[Opening EXERCISE DATA section]
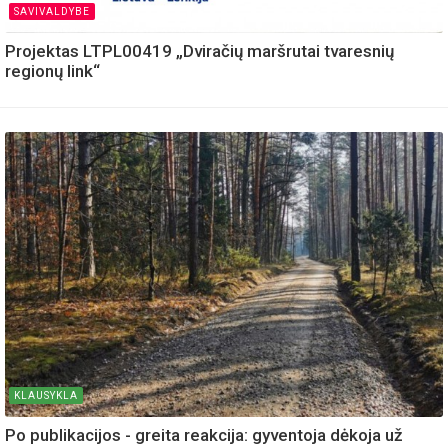
SAVIVALDYBE
Projektas LTPL00419 „Dviračių maršrutai tvaresnių
regionų link“
KLAUSYKLA
Po publikacijos - greita reakcija: gyventoja dėkoja už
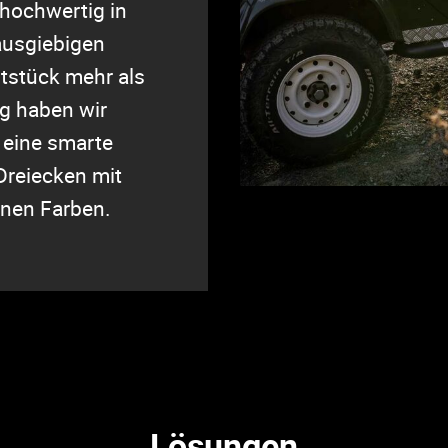
hochwertig in
ausgiebigen
tstück mehr als
g haben wir
f eine smarte
Dreiecken mit
nen Farben.
Lösungen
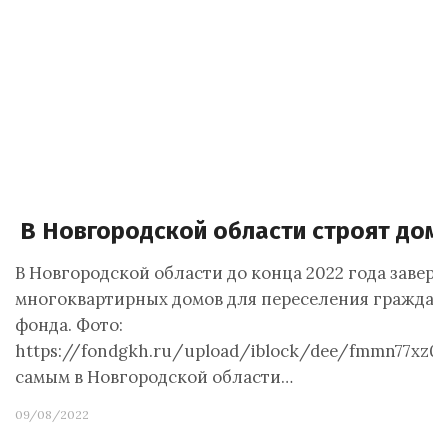
В Новгородской области строят дом
В Новгородской области до конца 2022 года завер
многоквартирных домов для переселения граждан
фонда. Фото:
https://fondgkh.ru/upload/iblock/dee/fmmn77xz0i
самым в Новгородской области…
09/08/2022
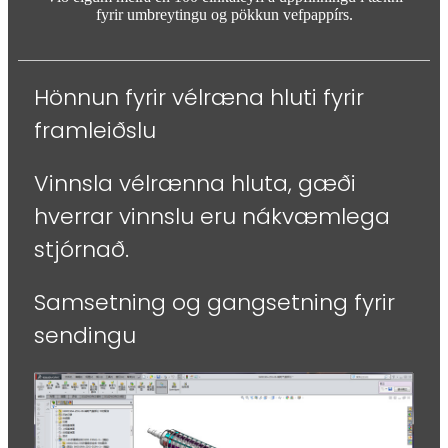
fyrir umbreytingu og pökkun vefpappírs.
Hönnun fyrir vélræna hluti fyrir
framleiðslu
Vinnsla vélrænna hluta, gæði
hverrar vinnslu eru nákvæmlega
stjórnað.
Samsetning og gangsetning fyrir
sendingu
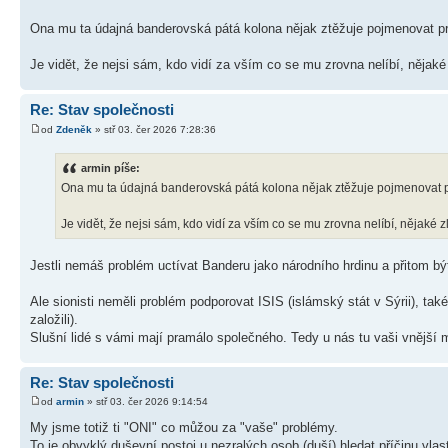
Ona mu ta údajná banderovská pátá kolona nějak ztěžuje pojmenovat p
Je vidět, že nejsi sám, kdo vidí za vším co se mu zrovna nelíbí, nějaké
Re: Stav společnosti
od
Zdeněk
» stř 03. čer 2026 7:28:36
armin píše:
Ona mu ta údajná banderovská pátá kolona nějak ztěžuje pojmenovat 
Je vidět, že nejsi sám, kdo vidí za vším co se mu zrovna nelíbí, nějaké z
Jestli nemáš problém uctívat Banderu jako národního hrdinu a přitom bý
Ale sionisti neměli problém podporovat ISIS (islámský stát v Sýrii), také
založili).
Slušní lidé s vámi mají pramálo společného. Tedy u nás tu vaši vnějš
Re: Stav společnosti
od
armin
» stř 03. čer 2026 9:14:54
My jsme totiž ti "ONI" co můžou za "vaše" problémy.
To je obvyklý duševní postoj u nezralých osob (duší) hledat příčinu vla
[Closing EXERCISE DATA section]
Once you have checked the entries above, say how many lines include the word "области", and nothing beyond the number.

3